1997’de Blair’in liderliğe gelmesiyle birlikte neoliberalizm ile uzlaşma konusunda inanılmaz bir hat çizen İşçi Partisi’nin bu tozu üzerinden atması kolay olmadı. Küresel sermaye ve işçi sınıfının hakları arasında hiçbir çelişki olmadığını savunan Blair, ABD ile birlikte Ortadoğu’daki işgallerin baş sorumlularındandı.

Starmer, hükümetin koronavirüs salgını karşısında biçimsel ve acınası önemlerinin karşısında emekçileri, “zor günlerde sadık bir muhalefet” olarak konumlandırdı. Johnson’un danışmanı, Dominic Cummings’in salgın önlemi olarak alınan karantina kurallarını ihlal edip ailesini ziyaret etmesi üzerine ülke gündemini uzun süre meşgul etti.

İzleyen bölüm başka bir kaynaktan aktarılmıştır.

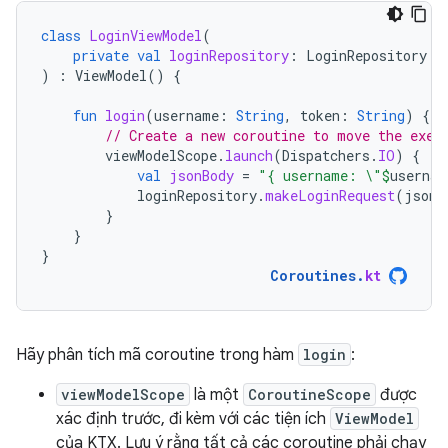
class
LoginViewModel
(
private
val
loginRepository
:
LoginRepository
)
:
ViewModel
()
{
fun
login
(
username
:
String
,
token
:
String
)
{
// Create a new coroutine to move the exec
viewModelScope
.
launch
(
Dispatchers
.
IO
)
{
val
jsonBody
=
"{ username: \"
$
usernam
loginRepository
.
makeLoginRequest
(
jsonB
}
}
}
Coroutines
.
kt
Hãy phân tích mã coroutine trong hàm
login
:
viewModelScope
là một
CoroutineScope
được
xác định trước, đi kèm với các tiện ích
ViewModel
của KTX. Lưu ý rằng tất cả các coroutine phải chạy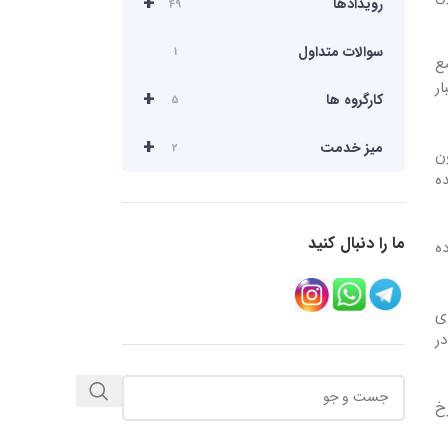
+
رویدادها
49
سوالات متداول
1
ع
ار
+
کارگروه ها
5
+
میز خدمت
2
ت اعتبار مالیاتی در نظر گرفته شده در ماده 11 قانون
ه
ما را دنبال کنید
ه
ی
ر
خ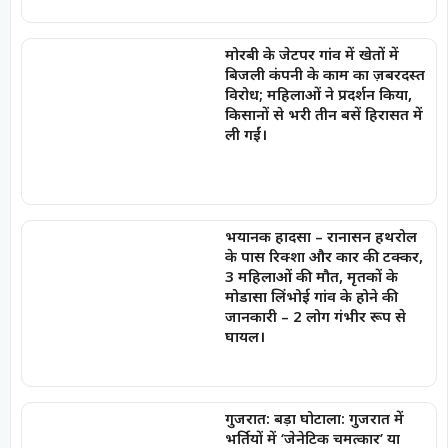
मोरबी के जेटपर गांव में खेतों में
बिजली कंपनी के काम का ज़बरदस्त
विरोध; महिलाओं ने प्रदर्शन किया,
किसानों से भरी तीन बसें हिरासत में
ली गईं।
भयानक हादसा – रानासन हथरोल
के पास रिक्शा और कार की टक्कर,
3 महिलाओं की मौत, मृतकों के
मोडासा लिंभोई गांव के होने की
जानकारी – 2 लोग गंभीर रूप से
घायल।
गुजरात: बड़ा घोटाला: गुजरात में
भर्तियों में ‘जेनेटिक चमत्कार’ या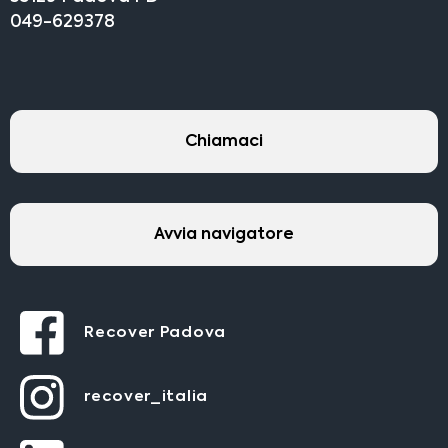
049-629378
Chiamaci
Avvia navigatore
Recover Padova
recover_italia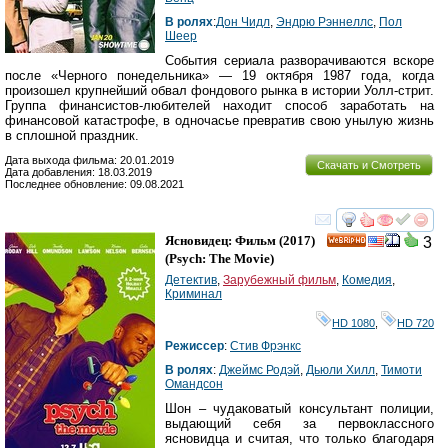
В ролях
:
Дон Чидл
,
Эндрю Рэннеллс
,
Пол
Шеер
События сериала разворачиваются вскоре
после «Черного понедельника» — 19 октября 1987 года, когда
произошел крупнейший обвал фондового рынка в истории Уолл-стрит.
Группа финансистов-любителей находит способ заработать на
финансовой катастрофе, в одночасье превратив свою унылую жизнь
в сплошной праздник.
Дата выхода фильма: 20.01.2019
Скачать и Смотреть
Дата добавления: 18.03.2019
Последнее обновление: 09.08.2021
смотреть
инте
Ясновидец: Фильм
(2017)
3
HD
(
Psych: The Movie
)
Детектив
,
Зарубежный фильм
,
Комедия
,
Криминал
HD 1080
,
HD 720
Режиссер
:
Стив Фрэнкс
В ролях
:
Джеймс Родэй
,
Дьюли Хилл
,
Тимоти
Омандсон
Шон – чудаковатый консультант полиции,
выдающий себя за первоклассного
ясновидца и считая, что только благодаря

Ülke içindeki aktivist gruplar, sendikalar, İşçi Partisi’ndeki sol kanat istifa talebinde bulunurken Starmer, böyle bir talep sunmayı reddetti.

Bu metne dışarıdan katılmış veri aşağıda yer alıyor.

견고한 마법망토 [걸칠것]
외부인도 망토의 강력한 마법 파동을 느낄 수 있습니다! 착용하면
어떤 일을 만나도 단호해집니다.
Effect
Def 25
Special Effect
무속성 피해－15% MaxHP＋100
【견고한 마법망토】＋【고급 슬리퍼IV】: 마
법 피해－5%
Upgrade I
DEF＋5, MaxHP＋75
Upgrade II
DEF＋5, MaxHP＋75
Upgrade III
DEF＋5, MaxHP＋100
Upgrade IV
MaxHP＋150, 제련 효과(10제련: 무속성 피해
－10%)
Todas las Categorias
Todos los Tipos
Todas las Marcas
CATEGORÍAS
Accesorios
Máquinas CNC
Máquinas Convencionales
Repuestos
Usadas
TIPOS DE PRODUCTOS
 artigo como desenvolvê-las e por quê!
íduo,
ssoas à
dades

Ulusal Öğretmenler Birliği(NEU) 1 Haziran’da başlattıkları, okulların erken açılmasına ilişkin kampanyasına karşı çıkmış ve sendikaya yakın olduğu bilinen başkan yardımcısı Rebecca Long-Bailey’i görevden almıştı.


YAKALANAN ŞANS KAÇIRILDI MI?

Partinin beş yıllık bir dönüşümden sonra, eski politikalarına geri dönüşünün nedeni seçimlerde gelen yenilgiler olmadığı çok açık bir biçimde ortada duruyor. Kitlesi bu kadar büyük bir partinin, parti dışı muhalefet ile daha fazla temas halinde olması, eşitsizliğe, iklim değişikliğine, yerleşmiş ırkçılığa karşı mücadele eden örgütler ile birlikte hareket etmesi yeniden sosyalist kanadın güçlenmesine olanak sağlayabilir. Corbyn’e yakın olan isimler bile tek başarısızlıklarının seçim değil, “temassızlık” olduğunu açıkça dile getiriyor. Yeni bir sol parti tartışmaları yapılsa da bunun İngiltere gibi kökleşmiş kurumların olduğu bir ada ülkesinde çok kolay gerçekleşemeyeceği öngörülüyor.